## PROBLEM DETAILS
Only the lines containing "русский" should appear in the answer, copied from the listing below.

● ● ●

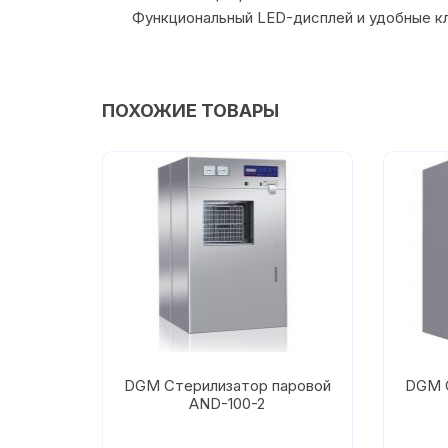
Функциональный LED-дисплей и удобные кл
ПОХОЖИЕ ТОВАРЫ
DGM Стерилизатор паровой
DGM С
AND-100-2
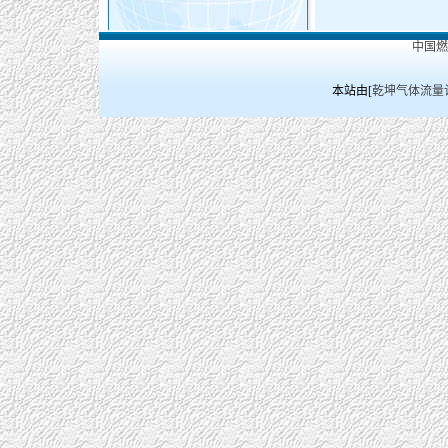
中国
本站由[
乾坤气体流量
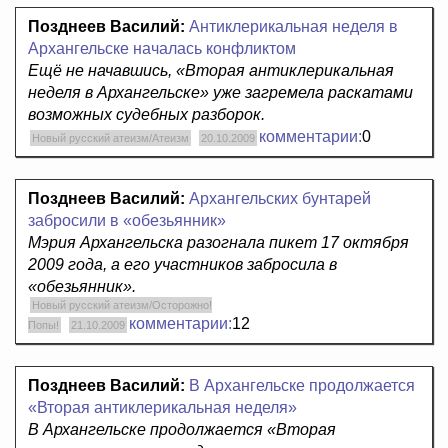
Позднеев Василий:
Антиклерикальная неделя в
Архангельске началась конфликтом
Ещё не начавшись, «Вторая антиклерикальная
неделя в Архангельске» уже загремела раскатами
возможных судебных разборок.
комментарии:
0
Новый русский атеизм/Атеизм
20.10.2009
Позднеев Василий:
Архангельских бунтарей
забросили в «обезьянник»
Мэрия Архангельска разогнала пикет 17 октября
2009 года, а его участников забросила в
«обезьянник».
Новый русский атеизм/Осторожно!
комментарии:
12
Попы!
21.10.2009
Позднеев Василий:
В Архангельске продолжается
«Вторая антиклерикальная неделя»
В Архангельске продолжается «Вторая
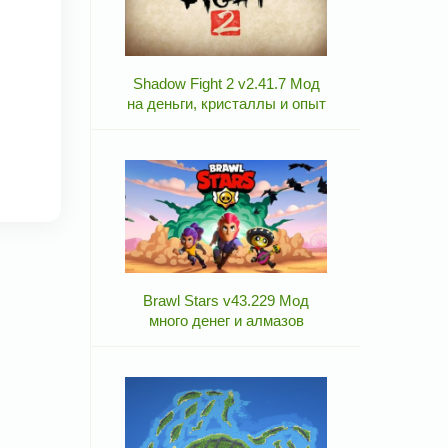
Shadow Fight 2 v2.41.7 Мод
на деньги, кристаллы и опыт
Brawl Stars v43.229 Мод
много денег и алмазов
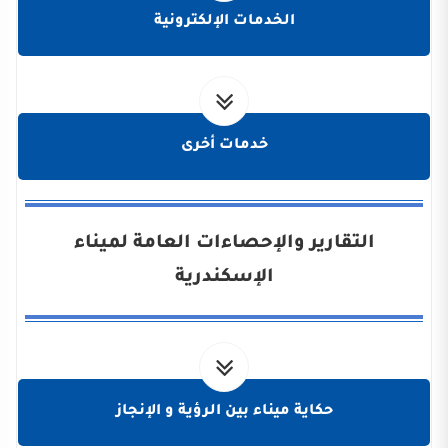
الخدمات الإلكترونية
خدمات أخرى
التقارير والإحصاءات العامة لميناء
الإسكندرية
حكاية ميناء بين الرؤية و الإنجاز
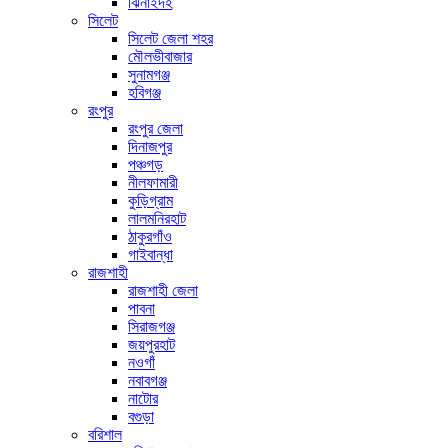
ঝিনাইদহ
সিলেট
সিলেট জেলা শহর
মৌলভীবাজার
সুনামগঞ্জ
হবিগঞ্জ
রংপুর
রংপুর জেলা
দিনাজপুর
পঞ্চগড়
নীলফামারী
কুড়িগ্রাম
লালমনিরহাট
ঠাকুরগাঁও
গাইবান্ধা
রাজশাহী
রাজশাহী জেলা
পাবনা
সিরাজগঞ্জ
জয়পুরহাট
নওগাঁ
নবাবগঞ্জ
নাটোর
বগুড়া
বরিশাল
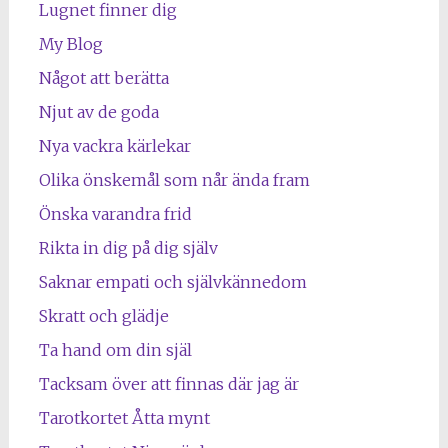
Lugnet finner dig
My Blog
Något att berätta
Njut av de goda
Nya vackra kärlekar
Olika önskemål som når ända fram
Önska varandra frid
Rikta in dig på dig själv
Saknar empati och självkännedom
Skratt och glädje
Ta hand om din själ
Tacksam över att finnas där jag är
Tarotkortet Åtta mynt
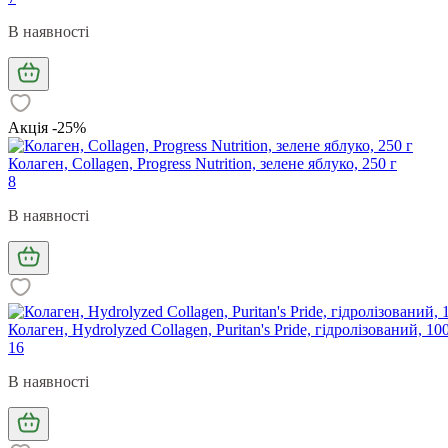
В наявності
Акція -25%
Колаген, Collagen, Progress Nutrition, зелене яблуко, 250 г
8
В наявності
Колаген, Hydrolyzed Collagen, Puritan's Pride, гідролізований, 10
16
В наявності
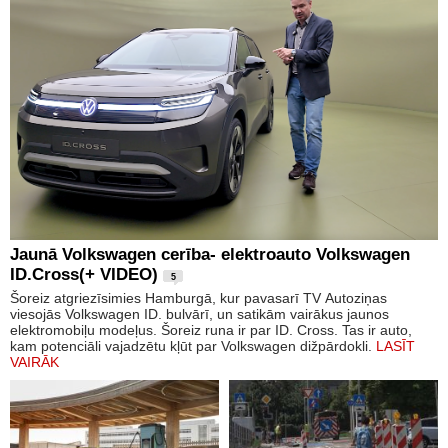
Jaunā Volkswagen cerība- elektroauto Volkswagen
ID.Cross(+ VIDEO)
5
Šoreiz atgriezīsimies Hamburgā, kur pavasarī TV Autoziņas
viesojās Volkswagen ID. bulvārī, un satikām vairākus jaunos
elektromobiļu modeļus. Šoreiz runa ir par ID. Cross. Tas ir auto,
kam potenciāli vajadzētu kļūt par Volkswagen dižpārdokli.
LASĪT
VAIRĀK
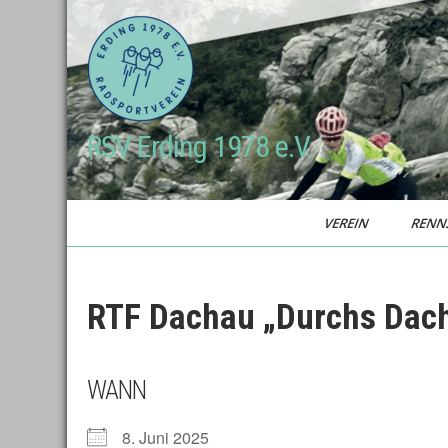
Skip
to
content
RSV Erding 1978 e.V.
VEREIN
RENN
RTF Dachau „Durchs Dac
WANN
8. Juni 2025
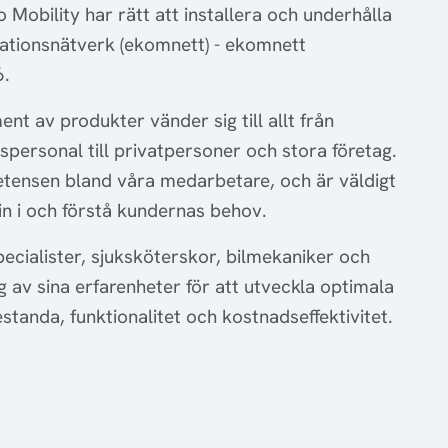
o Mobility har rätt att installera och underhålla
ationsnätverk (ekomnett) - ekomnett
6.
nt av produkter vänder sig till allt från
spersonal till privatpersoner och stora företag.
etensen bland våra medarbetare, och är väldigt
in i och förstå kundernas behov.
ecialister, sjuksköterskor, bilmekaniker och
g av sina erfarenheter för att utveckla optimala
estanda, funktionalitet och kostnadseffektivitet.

● ● ●

## RESPONSE
Новый русский атеизм/Атеизм
Новый русский атеизм/Осторожно!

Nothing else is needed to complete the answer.